К. Так и знал, что до этого дойдет.
М. Да вы же — неотъемлемая часть всего этого. Ведь все, что есть в мире свободного, честного, — все это заперто на замок в отвратительных тесных подвалах! Людьми, отупевшими от равнодушия.
К. Знаю я вас. Вы все считаете, что мир должен быть устроен только так, как вам надо, чтоб все шло по-вашему.
М. Ну, тут вы попали пальцем в небо.
К. Уж я-то знаю. Я был в армии простым солдатом. Такие, как я, имеют право только приказы выполнять. (Тут он по-настоящему вышел из себя — насколько мог.) И пусть попробуют отказаться.
М. Зачем же застревать на том, что было раньше? Теперь вы богаты, нет никаких оснований считать себя обиженным судьбой.
К. Разве все дело в деньгах?
М. Во всяком случае, теперь никто не может вам ничего приказать.
К. Где уж вам меня понять.
М. Ну почему же? Прекрасно понимаю. Я знаю, вы вовсе не тедди-ненавистник. Но в глубине души вы прячете ненависть. Из-за того, что по положению ниже кого-то. Что не умеете четко выражать свои мысли. Они хулиганят и крушат все вокруг, а вы сидите и злитесь на весь мир. Сидите и твердите себе: «Делать добро людям? И пальцем не шевельну. Помочь человечеству выжить? Да пусть оно катится подальше, это человечество. Надо о себе позаботиться, а оно и так обойдется». (У меня было такое чувство, что я бью его наотмашь по щекам и он вздрагивает от пощечин.) Какой кому толк от ваших денег, если их не использовать по назначению? Вы хоть понимаете, о чем речь?
К. Да.
М. О чем?
К. О, вы, конечно, правы. Как всегда.
М. А вы, как всегда, иронизируете?
К. Вы точно как моя тетушка. Вечно распространяется о нынешней молодежи и о том, как люди нынче себя ведут. Что всем все равно и всякое такое.
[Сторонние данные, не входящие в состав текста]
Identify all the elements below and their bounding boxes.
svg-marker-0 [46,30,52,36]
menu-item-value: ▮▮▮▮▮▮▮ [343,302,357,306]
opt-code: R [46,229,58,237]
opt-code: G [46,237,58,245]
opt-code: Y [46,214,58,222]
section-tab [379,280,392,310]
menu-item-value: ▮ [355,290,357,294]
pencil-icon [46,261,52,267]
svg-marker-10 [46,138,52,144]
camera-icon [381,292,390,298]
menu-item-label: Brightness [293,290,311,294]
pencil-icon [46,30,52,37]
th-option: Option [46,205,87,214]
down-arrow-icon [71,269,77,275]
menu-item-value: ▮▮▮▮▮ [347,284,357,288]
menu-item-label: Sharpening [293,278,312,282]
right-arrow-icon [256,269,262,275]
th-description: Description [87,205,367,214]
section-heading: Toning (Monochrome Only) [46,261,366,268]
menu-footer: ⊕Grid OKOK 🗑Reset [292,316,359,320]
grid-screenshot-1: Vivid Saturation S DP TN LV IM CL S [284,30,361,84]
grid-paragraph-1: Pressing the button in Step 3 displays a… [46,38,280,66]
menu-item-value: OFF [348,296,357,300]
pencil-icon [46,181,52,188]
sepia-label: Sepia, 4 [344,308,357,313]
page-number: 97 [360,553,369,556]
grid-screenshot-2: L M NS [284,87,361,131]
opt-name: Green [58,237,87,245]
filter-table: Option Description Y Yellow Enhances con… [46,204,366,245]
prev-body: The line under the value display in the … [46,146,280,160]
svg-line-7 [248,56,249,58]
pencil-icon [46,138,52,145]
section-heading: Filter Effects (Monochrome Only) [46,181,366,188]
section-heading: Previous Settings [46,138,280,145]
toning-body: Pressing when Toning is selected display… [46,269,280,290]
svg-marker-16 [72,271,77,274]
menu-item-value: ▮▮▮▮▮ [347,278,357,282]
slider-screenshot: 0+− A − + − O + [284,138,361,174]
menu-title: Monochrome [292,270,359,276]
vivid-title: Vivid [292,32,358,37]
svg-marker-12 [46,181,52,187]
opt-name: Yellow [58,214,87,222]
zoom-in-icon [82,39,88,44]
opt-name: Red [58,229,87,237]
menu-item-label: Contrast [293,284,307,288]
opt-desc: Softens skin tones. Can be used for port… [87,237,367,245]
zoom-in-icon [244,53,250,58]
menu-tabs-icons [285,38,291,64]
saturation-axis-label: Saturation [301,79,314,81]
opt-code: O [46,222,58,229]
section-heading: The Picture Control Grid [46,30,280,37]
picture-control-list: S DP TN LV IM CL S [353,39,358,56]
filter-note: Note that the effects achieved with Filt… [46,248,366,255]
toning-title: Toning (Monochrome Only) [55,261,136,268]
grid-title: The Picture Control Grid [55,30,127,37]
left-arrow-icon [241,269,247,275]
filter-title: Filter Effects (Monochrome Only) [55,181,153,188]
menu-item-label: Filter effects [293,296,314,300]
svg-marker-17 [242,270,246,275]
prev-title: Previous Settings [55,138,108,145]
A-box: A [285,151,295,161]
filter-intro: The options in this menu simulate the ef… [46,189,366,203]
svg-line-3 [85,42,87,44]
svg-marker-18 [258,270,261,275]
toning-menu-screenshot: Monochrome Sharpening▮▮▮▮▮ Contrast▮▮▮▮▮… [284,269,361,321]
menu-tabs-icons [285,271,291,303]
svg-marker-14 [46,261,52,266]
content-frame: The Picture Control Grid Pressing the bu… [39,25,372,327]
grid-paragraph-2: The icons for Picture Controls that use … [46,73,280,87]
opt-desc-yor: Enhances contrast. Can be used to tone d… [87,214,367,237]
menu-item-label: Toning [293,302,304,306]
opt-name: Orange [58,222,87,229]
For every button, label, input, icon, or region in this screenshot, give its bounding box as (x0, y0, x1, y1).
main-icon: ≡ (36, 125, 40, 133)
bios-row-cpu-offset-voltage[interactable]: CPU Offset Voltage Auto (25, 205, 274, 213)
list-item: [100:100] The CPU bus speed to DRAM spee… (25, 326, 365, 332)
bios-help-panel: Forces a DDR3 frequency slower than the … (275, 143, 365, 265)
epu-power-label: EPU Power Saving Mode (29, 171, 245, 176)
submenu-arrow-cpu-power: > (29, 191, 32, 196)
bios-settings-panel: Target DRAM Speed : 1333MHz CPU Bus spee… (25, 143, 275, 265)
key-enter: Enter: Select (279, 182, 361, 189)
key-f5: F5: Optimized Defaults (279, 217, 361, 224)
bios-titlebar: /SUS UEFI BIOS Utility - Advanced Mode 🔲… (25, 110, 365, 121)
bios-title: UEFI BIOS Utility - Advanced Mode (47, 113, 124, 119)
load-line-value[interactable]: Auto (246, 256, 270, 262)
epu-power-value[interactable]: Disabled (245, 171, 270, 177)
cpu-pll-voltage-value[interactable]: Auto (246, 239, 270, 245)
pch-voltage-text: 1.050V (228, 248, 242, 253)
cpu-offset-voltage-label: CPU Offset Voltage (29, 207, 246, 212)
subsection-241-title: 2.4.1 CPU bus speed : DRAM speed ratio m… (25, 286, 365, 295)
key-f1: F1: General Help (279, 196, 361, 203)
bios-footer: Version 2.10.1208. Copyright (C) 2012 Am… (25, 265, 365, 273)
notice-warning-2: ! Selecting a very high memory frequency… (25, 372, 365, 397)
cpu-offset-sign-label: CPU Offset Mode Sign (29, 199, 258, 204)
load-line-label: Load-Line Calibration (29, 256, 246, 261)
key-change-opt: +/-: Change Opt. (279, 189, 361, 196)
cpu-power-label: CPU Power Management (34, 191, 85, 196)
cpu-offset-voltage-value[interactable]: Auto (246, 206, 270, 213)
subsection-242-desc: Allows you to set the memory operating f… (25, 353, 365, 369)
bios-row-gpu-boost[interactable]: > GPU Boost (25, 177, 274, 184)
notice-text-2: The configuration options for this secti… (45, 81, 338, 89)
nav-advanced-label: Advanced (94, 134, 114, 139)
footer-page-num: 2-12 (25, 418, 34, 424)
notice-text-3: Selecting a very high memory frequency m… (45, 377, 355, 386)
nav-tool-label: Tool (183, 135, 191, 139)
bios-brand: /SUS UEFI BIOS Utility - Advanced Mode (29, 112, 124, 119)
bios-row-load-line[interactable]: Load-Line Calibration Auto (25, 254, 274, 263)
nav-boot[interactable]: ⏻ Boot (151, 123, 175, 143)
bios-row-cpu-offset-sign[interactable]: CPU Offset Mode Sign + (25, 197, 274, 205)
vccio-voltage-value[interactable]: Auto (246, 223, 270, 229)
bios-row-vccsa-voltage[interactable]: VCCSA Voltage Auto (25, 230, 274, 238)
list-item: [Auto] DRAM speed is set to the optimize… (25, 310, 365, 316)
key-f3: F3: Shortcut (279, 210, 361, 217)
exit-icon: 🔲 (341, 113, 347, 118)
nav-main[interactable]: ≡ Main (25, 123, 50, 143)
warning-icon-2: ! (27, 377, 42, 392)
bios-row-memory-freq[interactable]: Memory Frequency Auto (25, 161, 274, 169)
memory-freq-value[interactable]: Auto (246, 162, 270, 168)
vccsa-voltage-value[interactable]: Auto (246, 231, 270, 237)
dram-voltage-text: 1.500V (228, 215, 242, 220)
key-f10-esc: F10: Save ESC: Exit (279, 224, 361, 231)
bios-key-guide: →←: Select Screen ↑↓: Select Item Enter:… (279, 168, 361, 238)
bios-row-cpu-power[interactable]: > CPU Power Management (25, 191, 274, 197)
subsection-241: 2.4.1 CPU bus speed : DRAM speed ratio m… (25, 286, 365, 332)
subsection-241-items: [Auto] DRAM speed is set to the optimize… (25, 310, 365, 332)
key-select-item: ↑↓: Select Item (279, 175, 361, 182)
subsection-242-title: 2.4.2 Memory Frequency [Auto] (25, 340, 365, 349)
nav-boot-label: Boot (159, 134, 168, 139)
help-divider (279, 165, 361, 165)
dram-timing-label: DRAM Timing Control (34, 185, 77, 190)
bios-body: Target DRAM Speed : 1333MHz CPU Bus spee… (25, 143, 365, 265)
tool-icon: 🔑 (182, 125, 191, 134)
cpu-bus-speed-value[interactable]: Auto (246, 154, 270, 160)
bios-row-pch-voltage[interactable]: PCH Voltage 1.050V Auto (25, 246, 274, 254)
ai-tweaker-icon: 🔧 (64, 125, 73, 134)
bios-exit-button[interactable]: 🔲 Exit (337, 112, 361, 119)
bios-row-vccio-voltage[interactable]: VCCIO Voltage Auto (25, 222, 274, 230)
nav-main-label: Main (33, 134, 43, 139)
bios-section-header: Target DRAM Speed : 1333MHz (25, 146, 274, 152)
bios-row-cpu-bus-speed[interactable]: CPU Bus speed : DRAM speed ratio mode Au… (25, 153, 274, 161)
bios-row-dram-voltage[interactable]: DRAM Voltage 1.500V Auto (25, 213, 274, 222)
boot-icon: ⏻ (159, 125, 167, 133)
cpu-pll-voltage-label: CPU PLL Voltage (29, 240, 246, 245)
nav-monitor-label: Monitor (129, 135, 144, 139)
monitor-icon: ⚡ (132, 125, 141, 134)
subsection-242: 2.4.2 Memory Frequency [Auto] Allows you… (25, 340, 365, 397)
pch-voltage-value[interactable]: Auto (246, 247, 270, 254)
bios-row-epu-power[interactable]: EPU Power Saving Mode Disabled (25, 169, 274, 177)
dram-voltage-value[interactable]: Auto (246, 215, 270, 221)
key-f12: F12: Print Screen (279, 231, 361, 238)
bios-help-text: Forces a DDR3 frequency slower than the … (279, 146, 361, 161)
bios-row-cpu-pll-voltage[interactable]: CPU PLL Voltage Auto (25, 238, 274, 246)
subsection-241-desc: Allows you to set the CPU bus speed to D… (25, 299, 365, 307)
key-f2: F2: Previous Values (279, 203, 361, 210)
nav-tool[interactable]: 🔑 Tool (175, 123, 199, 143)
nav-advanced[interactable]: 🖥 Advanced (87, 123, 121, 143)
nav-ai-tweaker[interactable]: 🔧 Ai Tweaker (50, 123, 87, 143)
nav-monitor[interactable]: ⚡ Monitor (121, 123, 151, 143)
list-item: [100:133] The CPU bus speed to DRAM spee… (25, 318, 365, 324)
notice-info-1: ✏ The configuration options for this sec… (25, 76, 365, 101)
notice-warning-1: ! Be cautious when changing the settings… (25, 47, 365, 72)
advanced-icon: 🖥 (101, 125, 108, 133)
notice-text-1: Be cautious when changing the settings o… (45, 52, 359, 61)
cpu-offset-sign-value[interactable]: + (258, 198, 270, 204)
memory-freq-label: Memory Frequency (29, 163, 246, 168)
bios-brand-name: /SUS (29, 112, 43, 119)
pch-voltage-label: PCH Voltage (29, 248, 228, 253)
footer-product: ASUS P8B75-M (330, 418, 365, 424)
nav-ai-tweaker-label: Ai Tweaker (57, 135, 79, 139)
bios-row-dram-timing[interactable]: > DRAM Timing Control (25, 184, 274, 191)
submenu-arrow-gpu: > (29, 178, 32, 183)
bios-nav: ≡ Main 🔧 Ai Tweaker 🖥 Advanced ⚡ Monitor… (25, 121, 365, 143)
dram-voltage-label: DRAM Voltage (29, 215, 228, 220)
М. Вы говорите так, будто гордитесь тем, что не правы.
К. Чай будете пить?
М. (сверхчеловеческим усилием воли). Ну хорошо, давайте на минуту предположим, что все то доброе, что человек может сделать ради человечества, ни к чему хорошему не приведет. Такое предположение смехотворно, но допустим. Но ведь речь идет о каждом из нас. Я не думаю, что Движение за ядерное разоружение способно поначалу сколько-нибудь значительно повлиять на действия правительства. Здесь приходится смотреть правде в глаза. Но те, кто участвуют в этом движении, показывают и себе и другим, что им не все равно, что будет с человечеством. Это помогает хотя бы сохранить самоуважение. И помогает увидеть всем другим ленивым, злым, обиженным на весь мир, утратившим надежду, всем, похожим на вас, что есть такие, кому не безразлично, что кто-то принимает близко к сердцу судьбы мира. Мы пытаемся пристыдить вас и этим заставить вас задуматься. И начать действовать. (Молчание. Потом я закричала.) Да скажите же что-нибудь!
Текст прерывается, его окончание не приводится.